NTTドコモが225Mbpsサービスを3月27日に開始━━果たして「プレミアム4G」は将来的にも使える名前なのか:石川温のスマホ業界新聞
NTTドコモが3月27日から提供する「LTE-Advanced」。下り最大225Mbpsというさらなる高速化を実現するものだが、ドコモがLTE-Advancedのことを「Premium 4G」と言い始めたのには、ちょっと首をかしげたくなった。
2月25日、NTTドコモがLTE-Advancedの記者会見を行った。キャリアアグリゲーションにより通信速度は国内最高の225Mbps。3月27日より、全国22都道府県の都市部から開始し、2015年度には全国主要都市に広げるようだ。
この記事について
この記事は、毎週土曜日に配信されているメールマガジン「石川温のスマホ業界新聞」から、一部を転載したものです。今回の記事は2015年2月28日に配信されたものです。メールマガジン購読(月額525円)の申し込みはこちらから。
来週からスペイン・バルセロナで開催される「Mobile World Congress」で発表されるスマートフォン、タブレットはカテゴリー6に対応してくるものと予想され、225Mbpsが普通に使える状況になりそうだ。
今回、NTTドコモは225Mbpsにかけて、発表会も2月25日に設定していた(ちなみに、220MbpsのUQコミュニケーションズも2月20日を意識し、記者向けイベントを実施していた)。
その意気込みは素晴らしいが、ただちょっと首をかしげたくなったのがLTE-AdvancedのことをNTTドコモでは「Premium 4G」と言い始めたことだ。
NTTドコモと言えば、LTE開始時に「Xi」と言ってみたものの、iPhone発売時に他社が「LTE」と連呼し始めたものだから、急遽「ドコモLTE」と言い始めたことがある。
最近でも4つの周波数帯が使えると言うことで「フルLTE」とアピールし始めたと思ったら、今度は「プレミアム4G」と言う始末。
そもそも、「何に対するプレミアムなのか」とツッコミどころが満載だ。
もともとキャリアとして「4G」と言っていたなら「プレミアム4G」という上級感を出すのは理解できる。
NTTドコモの場合、4Gとは一度も言ったことがないにもかかわらず、いきなり「プレミアム」が出てくる不可思議さ。
他社が4Gといい、2020年には5Gが見えてるから「プレミアム4G」なのかも知れないが、2つの周波数帯を重ねて「プレミアム4G」なら、今後計画されている3つの周波数帯を重ねた時には何と言うつもりなのか。
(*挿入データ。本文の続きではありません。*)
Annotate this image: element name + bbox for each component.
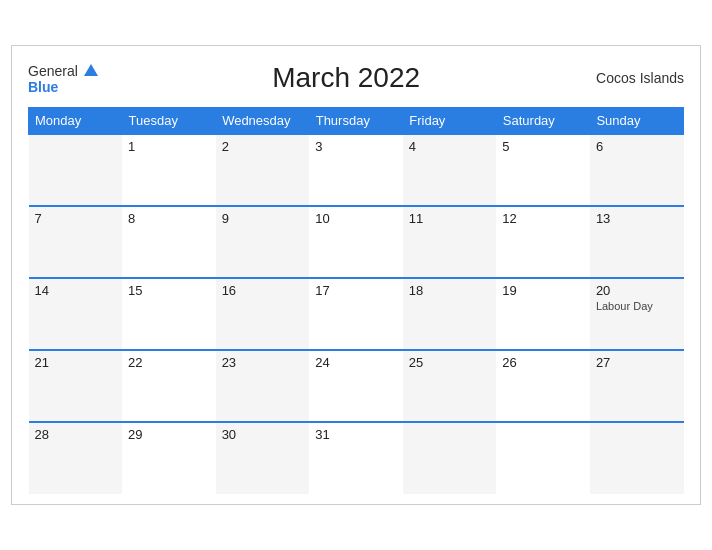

ちゃんと、将来の進化も考えて「プレミアム4G」と命名しているのか。
確かに、すでにKDDIが「キャリアアグリゲーション」とアピールしていることもあり、NTTドコモが後追いでキャリアアグリゲーションを訴求するのは、敗北感が半端ないというのは理解できる。しかし、また後先考えずに変な名前をつけるというのは、将来的に困るのではないか。
NTTドコモのカテゴリー名と言えば、iモード対応機種で900シリーズ、700シリーズと言ったときの棲み分けはとても上手くいっていたように思える。
しかし、その後、PRIME、SMART、STYLE、PROという4つのカテゴリー分けをしたときから「将来のことを考えずに、名前をつけているな」というダメな感じが明確に出ていた。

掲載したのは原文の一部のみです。